Lukyanenko's most famous opus is the Night Watch series which is World of Darkness (wizards, vampires, werefolk) with Good vs Evil that are Not So Different (oh what a twist), magic breeding (strike! I hate things that feature magic breeding with a passion) and cops.
Notice how I put wizards first?
See, Russians love cops and criminals, a taste engendered by Soviet culture. Soviet good cops were agents of the benevolent state and Soviet lovable criminals were noble revolutionaries. Now, with the state and militia (the police) are regarded as corrupt the actual criminals rose in popularity and the good cops are now tragic heroes who Do Their Duty despite the bleak present and even bleaker future. Night Watch is this: the Good vs Evil conflict is neverending, the magic system is inherently unfair, the alignments don't mean dick and the heroes are brooding and drinking vodka in their spare time. Fans praise the author's skill in conveying the characters' existential boredom: if the reader is bored out of their mind, that's one design goal accomplished. (The movies are quite good, though.)
Oh, and Perumov's main series is also about magic cops.
There's also a book the moral of which is essentially "the Internet is NOT REAL!!! Be yourself!!!". i.e. the following multiplied by -1:
You have a woman who, in real life, weighs 400 pounds and has a thick, neatly-trimmed beard. But she has a heart of gold. A thousand miles away you have a guy with three eyebrows and a hairlip. In reality, he lives in a trailer with his 14 cats. In the metaverse, he lives in a stone palace with 14 magical flying cats. They marry, the woman showing herself as a beautiful princess, the man a handsome prince. What do they lose by not meeting in the flesh (or "meating" as they will call it)?
(...)
Can anyone prove that such a marriage would be less "real" than the ones we have now? Are not economic hardship and increasingly unattractive, flabby bodies the main (though often unspoken) reason couples spend more and more time badgering each other as the years wear on? Neither, in a perfect world, should be valid reasons to kill off the flower of romantic love. So doesn't the metaverse actually remove a layer of bullshit in that case? Doesn't the symbolic princess with her fair skin and spill of blonde hair more accurately represent the kindness of the aforementioned woman than the bloated body life really gave her? So, why not use it instead?
sauce
The hero is an Ubermensch, his girlfriend is smokin' hawt, she's a prostitute-but-not-really (see, it's cool and manly to bang a prostitute, but a noble Russian can't marry one, so she's really a noble researcher of the base nature of other, filthy humans) and they have magic powers in virtual reality because they go online as themselves (unlike the fugly retarded masses whose avatars don't look like themselves, thus no powarz). Oh and the Internet is exclusively made of fail the retarded masses produce and perverted porn the retarded masses fap to (the hero, by contrast, makes highly spiritual perfect virtual Love).
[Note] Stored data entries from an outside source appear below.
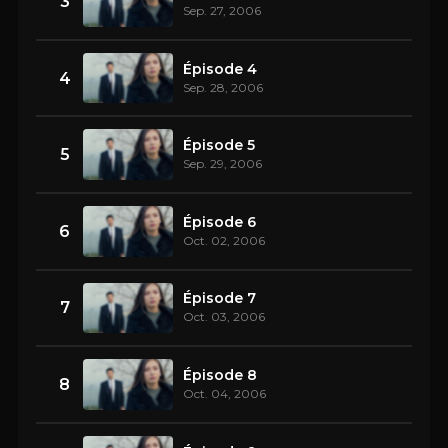
3
Sep. 27, 2006
Épisode 4
4
Sep. 28, 2006
Épisode 5
5
Sep. 29, 2006
Épisode 6
6
Oct. 02, 2006
Épisode 7
7
Oct. 03, 2006
Épisode 8
8
Oct. 04, 2006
Note: this was 100 years ago and I don't keep track of recent proceedings because people who write such drivel are statistically unlikely to write anything worth my time.
Also, Perumov verbally attacked my awesome singer friend for not wanting to pump out children for Mother Russia
despite her being biologically male.
Lukyanenko claimed Americans intentionally buy Russian children to murder them and when his fans en masse told him he was
being retarded "not quite correct" he threw a hissyfit and Left Livejournal Forever.
Jerk is as jerk does.
TL;DR: Lukyanenko is the better writer of the two (except when he tried to imitate the Soviet star Bulychov and the sorry end result was some children's fantasy full of plot holes insulting the reader's intelligence), so if it's a co-written book (probably No Time for Dragons), he's not likely to make it any worse.